The study, published in the Journal of Pediatrics, found the highest levels of obesity in adolescents who weren’t sleeping enough night after night.

10. For adolescents, pre-pregnancy BMI directly linked to excess pregnancy weight gain

Weight gain during pregnancy is an issue every pregnant woman faces. Research shows that pre-pregnancy body mass index, BMI, and ethnicity might signal a likelihood of obesity later in life.


Published in PLOS ONE, researchers analyzed medical records of more than 1,000 women who gave birth between the ages of 15 and 24 and concluded that physicians caring for adolescent women should use BMI before pregnancy as a strong predictor of whether a young mother will gain too much weight during pregnancy, a risk factor for later obesity.

"Does fat shaming work?" According to experts, fat shaming does not work. Making overweight and obese people feel bad about their size does not encourage them to shed excess pounds – and may even make them put on more weight

University College London

11. Moms of obese children use different words to restrict eating

In a small study, researchers found caregivers of children with obesity may be more likely to use direct statements to restrict a child’s eating.


Researchers at C.S. Mott Children’s Hospital videotaped 237 mothers and children who were seated alone in a room and presented with different foods, including chocolate cupcakes. Direct commands like “only eat one” was more often used among mothers of children with obesity while eating dessert, according to the findings published in the Journal of Nutrition Education and Behavior.


Meanwhile, mothers of children who weren’t overweight were more likely to guide children with indirect comments such as, “That’s too much. You haven’t had dinner.”

12. Could desserts and fast food on kid’s clothing influence future diets?

Frosted cupcakes, sprinkled donuts, and chocolate chip cookies — are all on the list of foods that pediatrician Megan Pesch, M.D., suddenly found difficult to avoid. Not at the bakery or grocery store, but on children’s clothing.


The developmental-behavioral pediatrician, who studies childhood eating behaviors, wondered how prominent the trend was and whether it had implications for children’s eating habits.


Her analysis, published in the journal Eating Behaviors, looked at 3,870 clothing items from four major children’s retailers. One in 11 apparel items included food graphics; two-thirds of those foods were unhealthy, while others had healthier options, such as fruit. A third of the items featured food graphics “having fun,” such as a pizza slice riding a skateboard.

13. Full, but still feasting: how the urge to eat overpowers the signal to stop

Almost everyone knows the feeling. You’re at a restaurant or a holiday meal, and your stomach is telling you it’s full, but yet you keep going.


A recent study, published in the Proceedings of the National Academy of Science, explored the mystery of why this happens at the most basic level in the brain in animals.
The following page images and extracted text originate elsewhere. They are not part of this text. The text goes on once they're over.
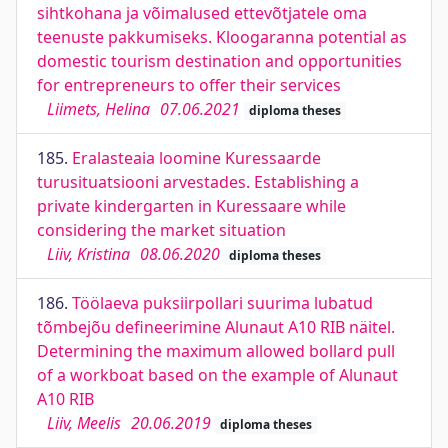
sihtkohana ja võimalused ettevõtjatele oma
teenuste pakkumiseks. Kloogaranna potential as
domestic tourism destination and opportunities
for entrepreneurs to offer their services
Liimets, Helina
07.06.2021
diploma theses
185.
Eralasteaia loomine Kuressaarde
turusituatsiooni arvestades. Establishing a
private kindergarten in Kuressaare while
considering the market situation
Liiv, Kristina
08.06.2020
diploma theses
186.
Töölaeva puksiirpollari suurima lubatud
tõmbejõu defineerimine Alunaut A10 RIB näitel.
Determining the maximum allowed bollard pull
of a workboat based on the example of Alunaut
A10 RIB
Liiv, Meelis
20.06.2019
diploma theses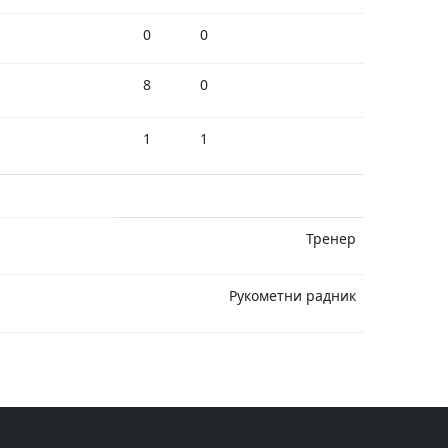
0
0
8
0
1
1
Тренер
Рукометни радник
It showed that two tiny clusters of cells battle for control of feeding behavior — and the one that drives eating overpowers the one that says to stop.

14. Fitness vs. fatness: which matters most?

There is a longstanding debate in the research community about the importance of fitness versus fatness in health. Are exercise and improving fitness more important than eating well and maintaining a healthy weight?


For people who are obese, losing weight might be more important to their overall health than focusing on fitness. In fact, evidence shows that exercise alone isn’t an effective way to lose weight. Rather, effective weight loss is mostly about what you eat, though it should also include exercise.


The message that physical activity is more important than managing weight is unhelpful and not true.

15. Study: water intake overlooked in obese individuals

People who are obese and have a higher BMI are more likely to be inadequately hydrated, and vice versa suggests research published in the Annals of Family Medicine.


Although the correlation requires further probing, the lead author noted that hydration has lately been considered a cornerstone of a weight-loss diet.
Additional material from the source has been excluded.